Addressing a large gathering at Tibet Center on MA Jinnah Road, Kamal said that he could not wait until next elections in 2018 for the availability of safe drinking water, waste management, free education and health care for his people.
“These are issues that [if]the government [wants, it] can solve tomorrow,” he said, adding that the ‘drama’ that ‘there is no custodian of this city’ ended now.
“The people you voted in, joined hands with thieves,” he said. This was the largest gathering mustered by PSP since its inception on March 23 last year.

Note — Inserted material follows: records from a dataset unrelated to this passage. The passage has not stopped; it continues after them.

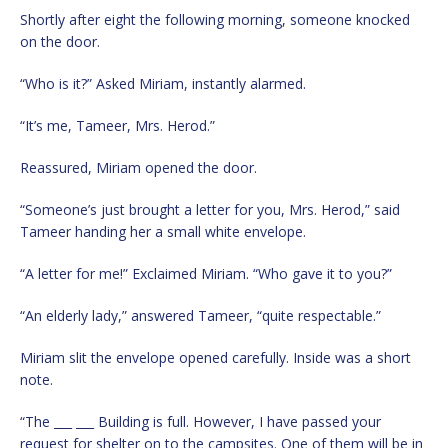
Shortly after eight the following morning, someone knocked
on the door.
“Who is it?” Asked Miriam, instantly alarmed.
“It’s me, Tameer, Mrs. Herod.”
Reassured, Miriam opened the door.
“Someone’s just brought a letter for you, Mrs. Herod,” said
Tameer handing her a small white envelope.
“A letter for me!” Exclaimed Miriam. “Who gave it to you?”
“An elderly lady,” answered Tameer, “quite respectable.”
Miriam slit the envelope opened carefully. Inside was a short
note.
“The ___ ___ Building is full. However, I have passed your
request for shelter on to the campsites. One of them will be in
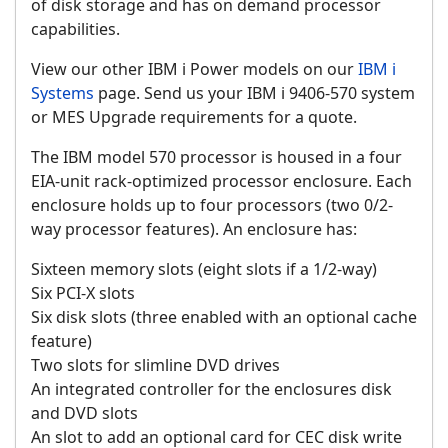
of disk storage and has on demand processor
capabilities.
View our other IBM i Power models on our
IBM i
Systems
page. Send us your IBM i 9406-570 system
or MES Upgrade requirements for a quote.
The IBM model 570 processor is housed in a four
EIA-unit rack-optimized processor enclosure. Each
enclosure holds up to four processors (two 0/2-
way processor features). An enclosure has:
Sixteen memory slots (eight slots if a 1/2-way)
Six PCI-X slots
Six disk slots (three enabled with an optional cache
feature)
Two slots for slimline DVD drives
An integrated controller for the enclosures disk
and DVD slots
An slot to add an optional card for CEC disk write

People from different areas of Karachi and outside the city, mostly those who previously supported the Muttahida Qaumi Movement (MQM), converged on the venue, in considerable numbers.

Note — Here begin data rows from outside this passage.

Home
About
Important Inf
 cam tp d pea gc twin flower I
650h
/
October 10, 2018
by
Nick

From this show of street power, it can be suggested that Kamal’s party has, within the span of just 10 months, grown enough to give a tough time to MQM-Pakistan spearheaded by Farooq Sattar.

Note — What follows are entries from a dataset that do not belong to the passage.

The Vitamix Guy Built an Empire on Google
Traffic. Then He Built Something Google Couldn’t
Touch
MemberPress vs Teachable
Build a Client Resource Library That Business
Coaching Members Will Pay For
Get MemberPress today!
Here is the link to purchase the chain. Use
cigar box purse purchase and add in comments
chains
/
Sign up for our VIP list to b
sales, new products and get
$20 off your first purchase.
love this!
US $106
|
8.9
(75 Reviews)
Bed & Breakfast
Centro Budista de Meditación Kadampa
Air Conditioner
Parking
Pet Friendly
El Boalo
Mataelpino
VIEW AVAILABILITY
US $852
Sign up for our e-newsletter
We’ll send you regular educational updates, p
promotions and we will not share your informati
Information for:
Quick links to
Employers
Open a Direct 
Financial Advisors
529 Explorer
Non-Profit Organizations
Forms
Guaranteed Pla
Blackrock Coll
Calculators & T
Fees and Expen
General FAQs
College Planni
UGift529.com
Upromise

The PSP chairman’s 50-minute speech centered on criticising MQM’s founder Altaf Hussain, besides discussing other issues, such as extra-judicial killings and forced disappearances, among others.
“There are two sides to the narrative churned out against people in Karachi: All of them were (somehow) linked with Altaf Hussain and his MQM, and that they wanted to live in isolation from other ethnicities … This (description has) collapsed today,” he maintained.
Responding to allegations of being patronised by a segment of the establishment, he said that he was backed just by God. He asked policymakers of the country to witness the gathering, proving that this city had ‘converted’ and no longer supported Altaf Hussain. “Don’t accuse them to be RAW agents … Don’t put them behind bars,” he said.
Reiterating that people in the city were provoked to fight against each other over differences in ethnicity and sects, and admitted that even himself and members of his party’s core team were misled for three decades.
Criticising the August 23 move by Dr Farooq Sattar and his allies of disavowing Altaf but retaining MQM identity, he said that the party’s name, just because it was founded by Altaf Hussain, will “forever” remain an insult to everyone who supported him in the past.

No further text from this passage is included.